Our geographic diversification is not as good as it should be: we are over-weighted in Canada (71%), in part because of the desire for tax efficiency: Canadian dividends qualify for better tax treatment. But that’s not a good enough excuse. As with many investors, familiarity with the Canadian market has led me to invest more at home. We have 20% in the US, 3% in Europe, and 5% in Asia/other.

So this portfolio provides an excellent stream of income for us. But what happens if companies cut their dividends or distributions? I stress-tested the plan for a 40% cut in D.un distributions, and a 40% cut in LIQ dividends to see what would happen. The plan was still sound, but the margin for error was reduced significantly. I have discussed with Spouse that if things fall apart,

Fire and brimstone coming down from the skies! Rivers and seas boiling! Forty years of darkness! Earthquakes, volcanoes… The dead rising from the grave! Human sacrifice, dogs and cats living together… mass hysteria!

We would have to revisit the spending side of the equation and tighten our belts for a while until things blow over. I think there is enough slack in the spending side that we could do that without giving up things that are really important to us, like travel.

Thank you for reading. Comments are welcome.

6. Our investments

2 thoughts on “6. Our investments

  1. So Dream Office (D.UN) did cut its dividend, by one-third. It hurt, but as I mentioned, I had stress-tested the plan for cuts by D.UN and Liquor Stores, so we’re okay. I’ve now changed the plan to reflect the D.UN cut, and I have also assumed a one-third cut by LIQ. On the other hand, I reduced some of the other prudence I had built in (i.e., assumed reductions in future returns), because one Big Bad Thing has already happened, and I am now just assuming that another Big Bad Thing will happen.

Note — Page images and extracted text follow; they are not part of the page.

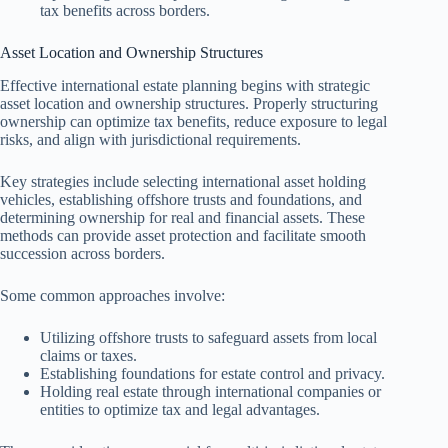
tax benefits across borders.
Asset Location and Ownership Structures
Effective international estate planning begins with strategic
asset location and ownership structures. Properly structuring
ownership can optimize tax benefits, reduce exposure to legal
risks, and align with jurisdictional requirements.
Key strategies include selecting international asset holding
vehicles, establishing offshore trusts and foundations, and
determining ownership for real and financial assets. These
methods can provide asset protection and facilitate smooth
succession across borders.
Some common approaches involve:
Utilizing offshore trusts to safeguard assets from local
claims or taxes.
Establishing foundations for estate control and privacy.
Holding real estate through international companies or
entities to optimize tax and legal advantages.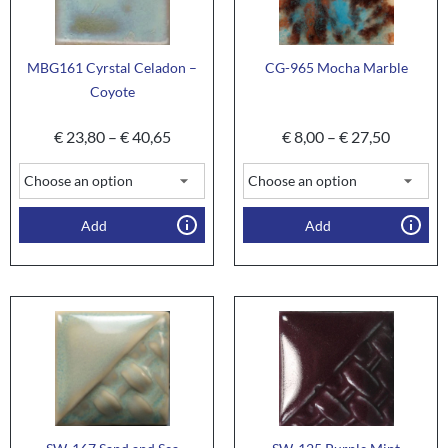
MBG161 Cyrstal Celadon –
CG-965 Mocha Marble
Coyote
€
23,80
–
€
40,65
€
8,00
–
€
27,50
Add
Add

    On the other hand, in February, Brookfield Renewable increased its dividend by 7.2%, and Boston Pizza did so by 6.2%. And D.UN has risen about 30% in the last month, mostly since the distribution cut.


  2. And now Liquor Stores (LIQ) has cut its dividend by two-thirds. Base don speculation in the media, I had assumed a one-third cut, so this hurts, but it doesn’t derail our plan. LIQ is only 4% of our portfolio.